Obsolete Constellations is an immensely peaceful journey.
The recording is the latest from the prolific London-based Oliviaway. A concealed composer of somewhat autobiographical ambient electronic music, the recording marks the third in a set of albums released by the artist this month.
The musician, who has amassed a massive catalogue of nearly 350 works over the past decade, returned from a brief hiatus with these new works published in a matter of days this month.
Obsolete Constellations, released June 25, conjures images of reflective tranquility — an undisturbed meadow, a forest floor gently dappled in light and a chilly beachfront miles from any development.
As the project’s title implies, this collection consists of three individual works. These soundscapes are collectively aligned by a core celestial undertone.
“This album came out of the hazy summer heat,” the artist stated. “I made it for those quiet moments when all you want is to sink into sound and forget about time. Thank you for being here — your support truly means the world to me.”
Opening with the title track, this nearly ten-minute piece encourages the listener to spend their summer nights under an open sky, uncontaminated by light pollution.
Throughout the album, the music moves at a pace that mimics the steady, nearly unobservable movement of constellations across the night sky.
“Ferrofluid Bloom” takes the listener into an unknown dark space — deeper into a thick sonic forest. It carries the listener toward the bright, ever-burning stars.
At just over thirteen minutes, it is the longest composition on the album.
The musical center of the album most vividly conveys the cover image of the work: the constellation Ursa Major cresting Mount Etna in arid Sicily. It is an image by the astrophotographer Dario Giannobile.
The composition conveys the cold peace of a desert at night and the vibrancy of the night sky in a remote, isolated landscape.
The album comes to an end with “The Hum Between Galaxies,” a nearly ten-minute-long conclusion to this investigation into the night sky.

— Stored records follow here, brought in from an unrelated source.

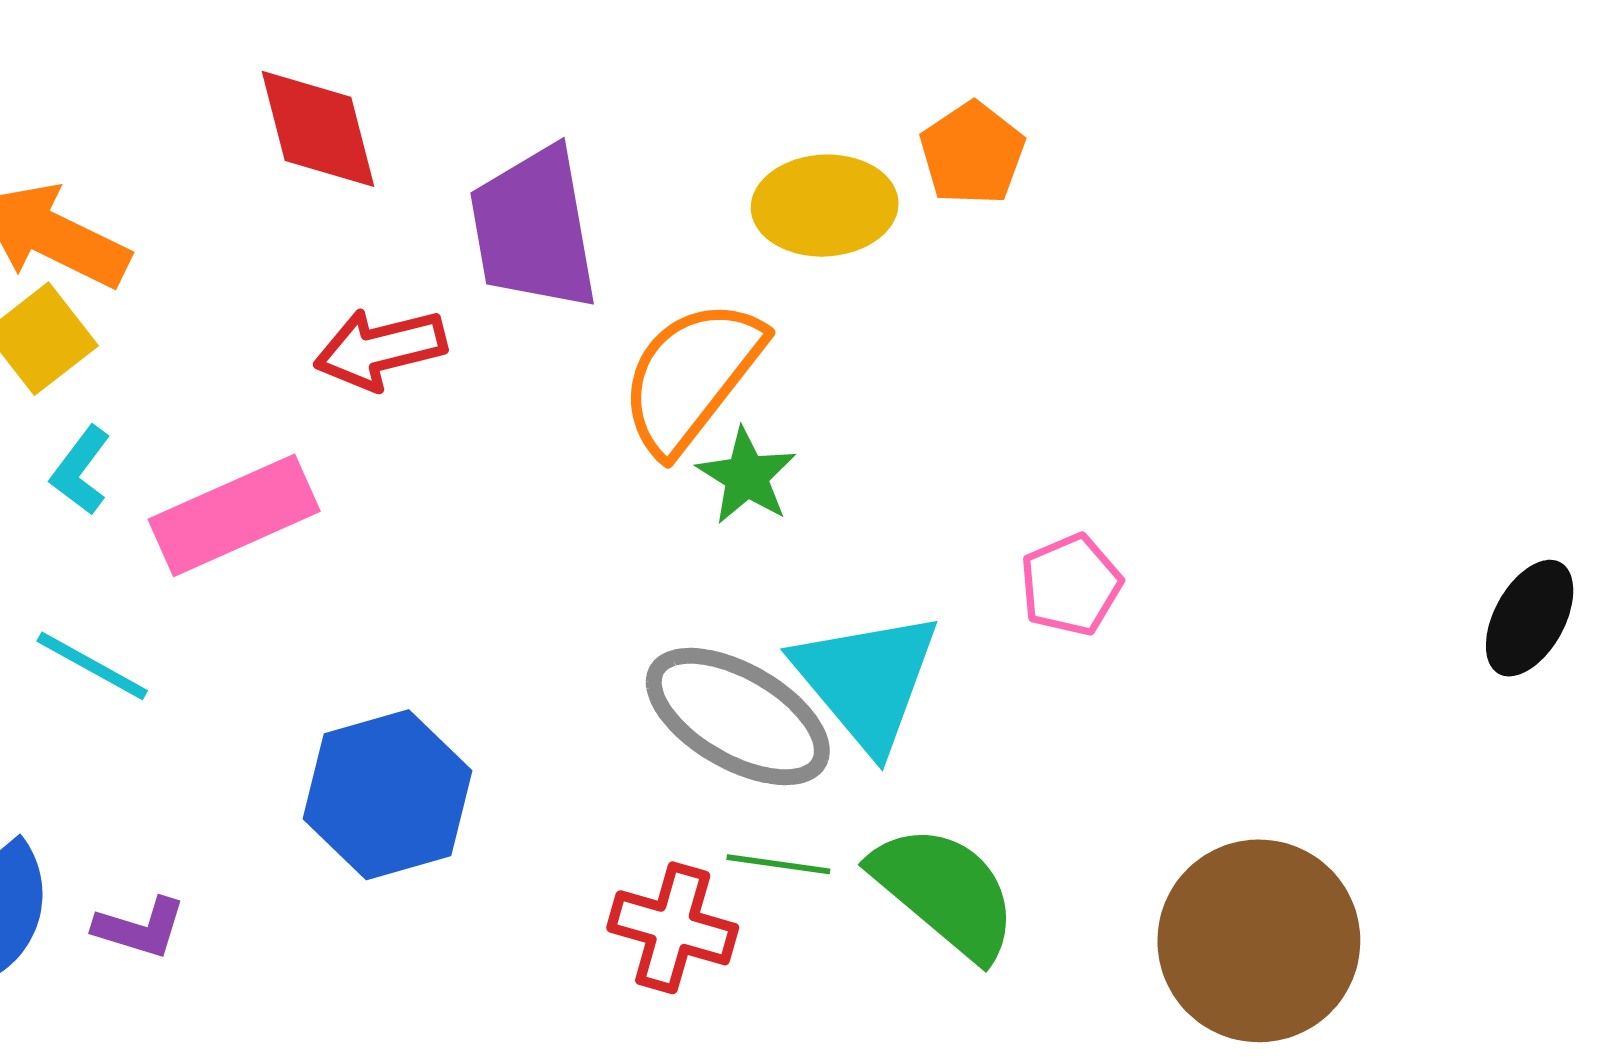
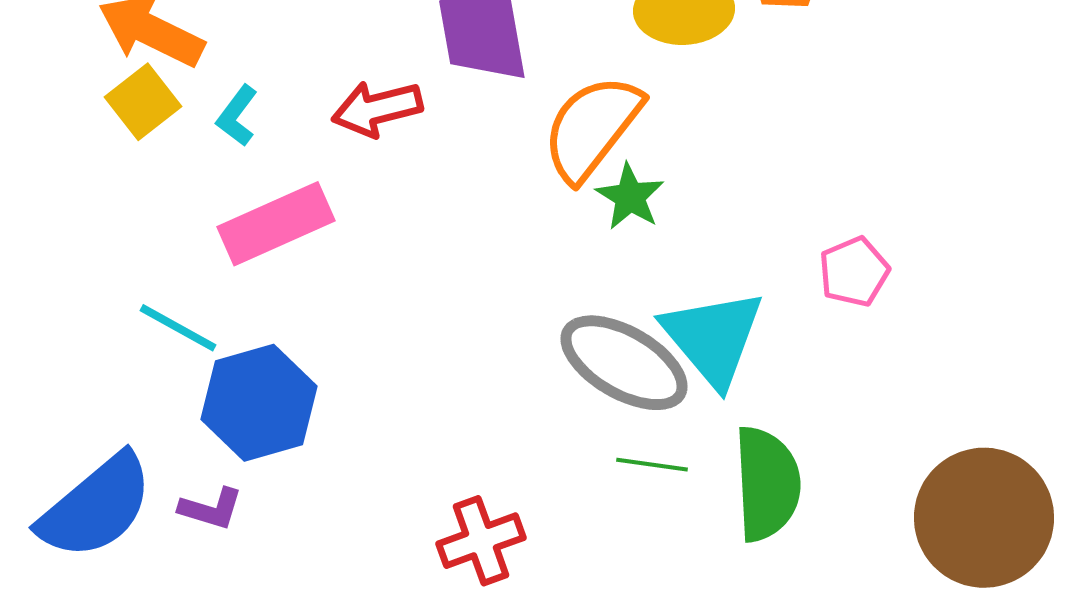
cyan L-shape: (81, 470) -> (237, 116), moved
blue hexagon: (387, 795) -> (259, 403), moved
green semicircle: (945, 892) -> (767, 484), turned 47
red cross: (673, 928) -> (481, 541), moved, turned -36

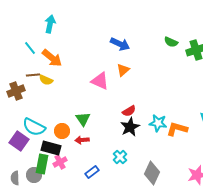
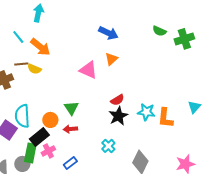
cyan semicircle: (34, 127) -> (22, 116), turned 60
orange L-shape: (177, 129) -> (165, 118), turned -100
black rectangle: (51, 148) -> (39, 137), turned -54
blue rectangle: (92, 172) -> (70, 163), moved

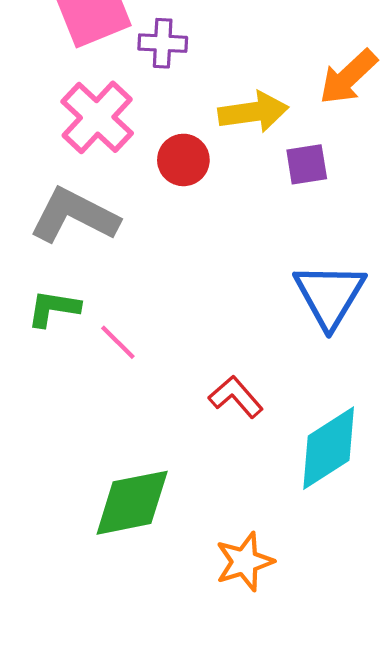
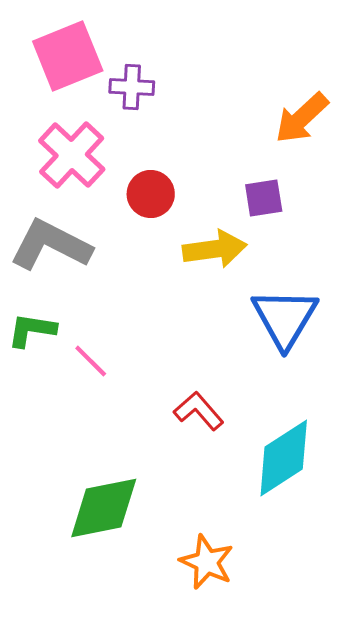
yellow arrow: (253, 112) -> (215, 249), moved
orange star: (245, 562) -> (207, 562), turned -30

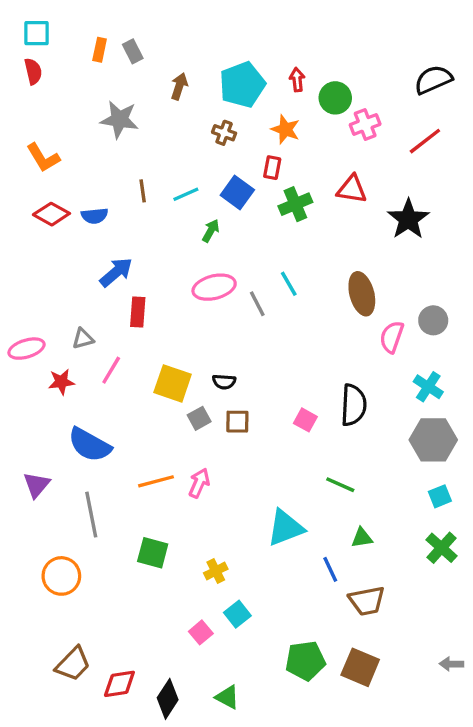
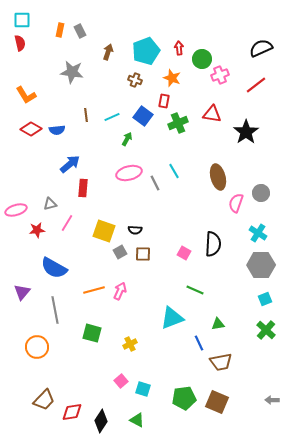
green line: (340, 485) -> (195, 290), moved
cyan square: (237, 614) -> (143, 389), moved, turned -35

Like the composition that preceded it, this final work carries a slight dissonance, offering an auditory representation of two different sources of energy and electromagnetic waves melding into one another.
The piece is a musical rendering of the immeasurable balance between chaos and order in the natural world. Its textures, folding and intertwining, depict a melding of light and signals from distant places meeting at a single point at a particular moment — perhaps that place is the Earth’s night sky and that moment is now.
Obsolete Constellations offers a sonic journey beyond the habitable confines of this world, the third planet from Sol. It is an adventure well worth taking, and one that would be most appropriate while staring up at the open sky, deep in the night this summer.